One of the most frequent questions that visitors to the cave ask the guides is about the color of the formations. Up until a few years ago in practically all show caves the answer was always the same: “White indicates that the calcium carbonate is pure, whereas all the other colours which go from yellow to brown, the various intermediate tones, such as orange and reddish colours, were due to different concentrations of oxide (or hydroxide) of iron”. And often they added : “black, with all the shades of grey, is instead due to the presence of oxides (or dioxide) of manganese”. In one case the metallic grey (which obviously no-one saw) was due to the presence of pyrite. In a small cave which has been closed for visits for tens of years, the guide used to even say that the black colour of a stalagmite was due to the slow transformation of calcium carbonate into pure carbon (!).

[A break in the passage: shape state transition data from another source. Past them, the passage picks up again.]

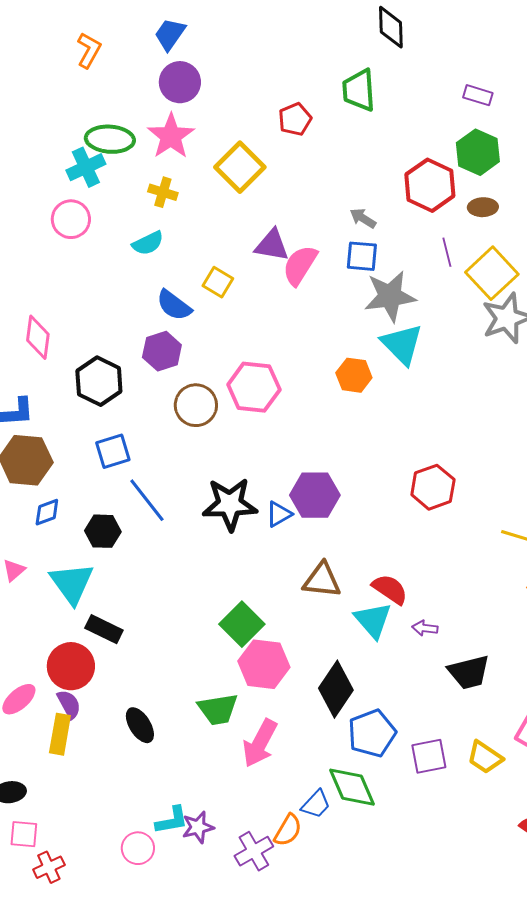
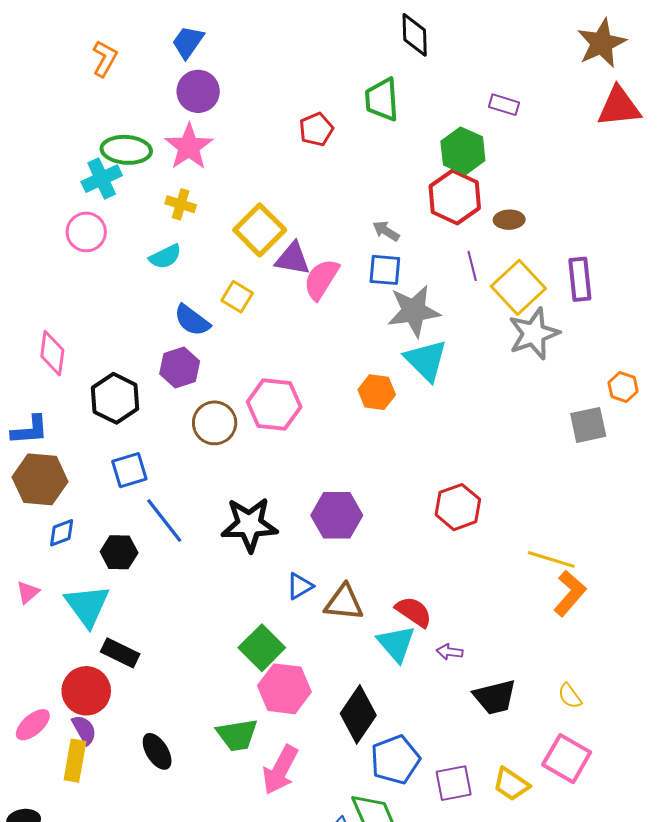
green hexagon: (478, 152) -> (463, 151), moved
yellow square: (240, 167) -> (260, 230), moved
blue triangle: (279, 514) -> (300, 586), moved

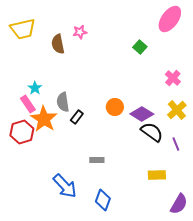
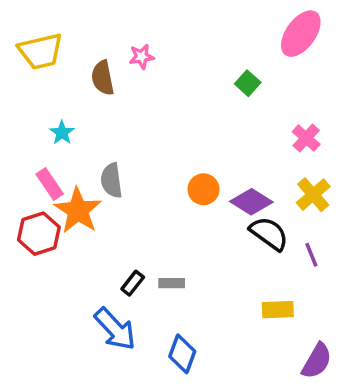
cyan star: (35, 88) -> (62, 133), moved
black rectangle: (77, 117) -> (133, 283), moved

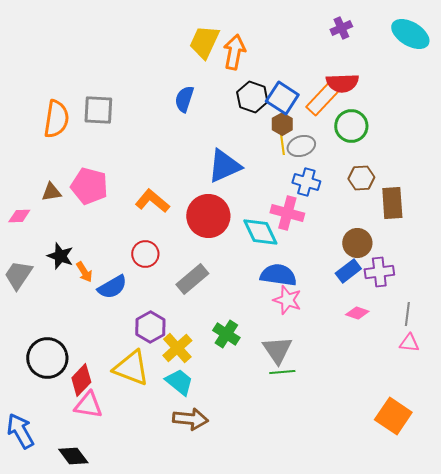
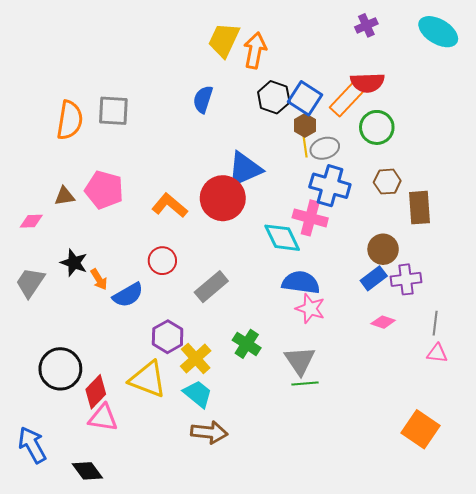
blue cross: (306, 182) -> (330, 186), size x1.4
red circle: (208, 216) -> (223, 198), moved

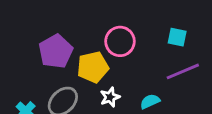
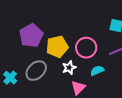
pink circle: (120, 41) -> (86, 48), moved

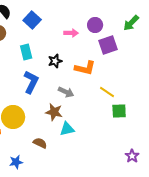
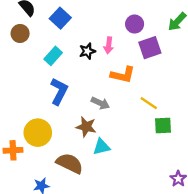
pink arrow: (71, 33) -> (109, 45), moved, turned 96
cyan rectangle: (26, 52) -> (53, 56), turned 56
black star: (55, 61) -> (87, 51), moved
brown semicircle: (40, 143) -> (70, 163), size x1.6

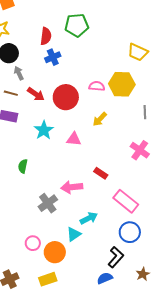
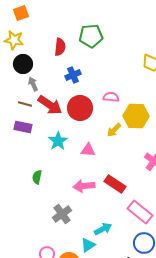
blue cross: (53, 57) -> (73, 75), moved
yellow hexagon: (122, 84) -> (136, 116), moved
red arrow: (36, 94) -> (50, 105), size x1.4
red rectangle: (101, 173) -> (115, 184), size x1.5
pink arrow: (72, 187) -> (84, 186), moved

Sometimes the colour does not depend so much on mineral substances, but more on the political views of the guide. About forty years ago, in a cave in eastern Europe confining with Italy, the guide would explain that the black colour of some flowstones were due to “the polluting fumes of your capitalistic society”.
The only exact thing of those mentioned in the list above is that if a formation is made of pure calcite its colour is white.
From recent studies it emerges that in almost the totality of cases the most frequent colours are due to various concentrations of organic acids produced by the vegetation that grows on the soil above caves. Amongst the most important are fulvic acid and humic acid. One of the greatest experts of limestone formations at world level, Prof. Paolo Forti, from the University of Bologna, has been stating this for years, on the occasion of the courses held all over Italy for cave guides organized by A.G.T.I. (Italian Show Caves Association) in collaboration with S.S.I. (Italian Speleological Society).
But old habits die hard and it still happens to hear being said (also during some courses of speleology) that the colours of the formations depend on mineral substances dissolved in water.